We have all heard the scare stories in the press in recent months, with headlines such as: ‘NHS England struggling to balance budget’, and ‘NHS financial crisis inevitable’, and, with Clinical Commissioning Groups (CCGs) finding their voices, and the effects of another year of ‘tariff deflators’, the pressure on Trusts to balance the books is greater than ever before. The quick wins have been won, but there are still, in our view, major savings to be made. 
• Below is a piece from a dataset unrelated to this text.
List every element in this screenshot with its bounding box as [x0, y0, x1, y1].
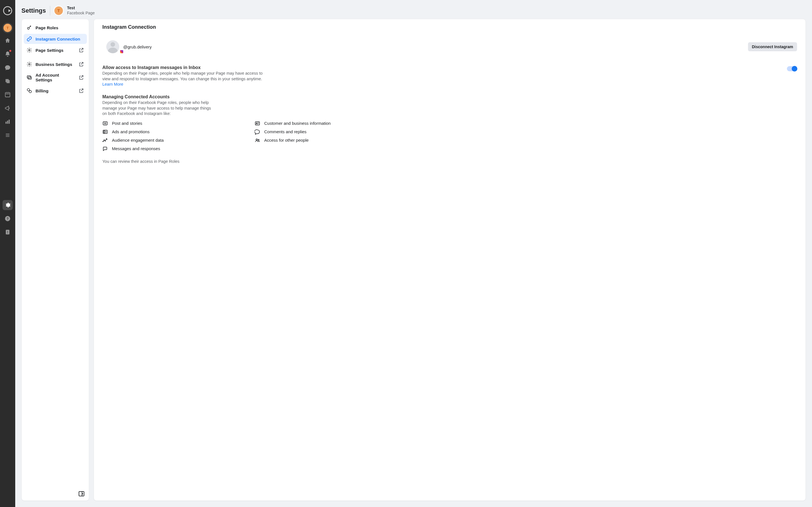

At EC Harris we have, achieved savings of £1 million per annum for three NHS Trusts through effective procurement of estates and facilities management, and operational service savings totalling £60 million over the contracts’ lifetime. The 2013 figures show that many Trusts have focused on the opportunity, and asset utilisation of their estate, which now stands at 95%. However, there is still 1.3 million m² of unused estate – the equivalent to the entire area occupied by 13.5 Trusts, even allowing for the fact that the overall footprint has reduced to just over 27 million m².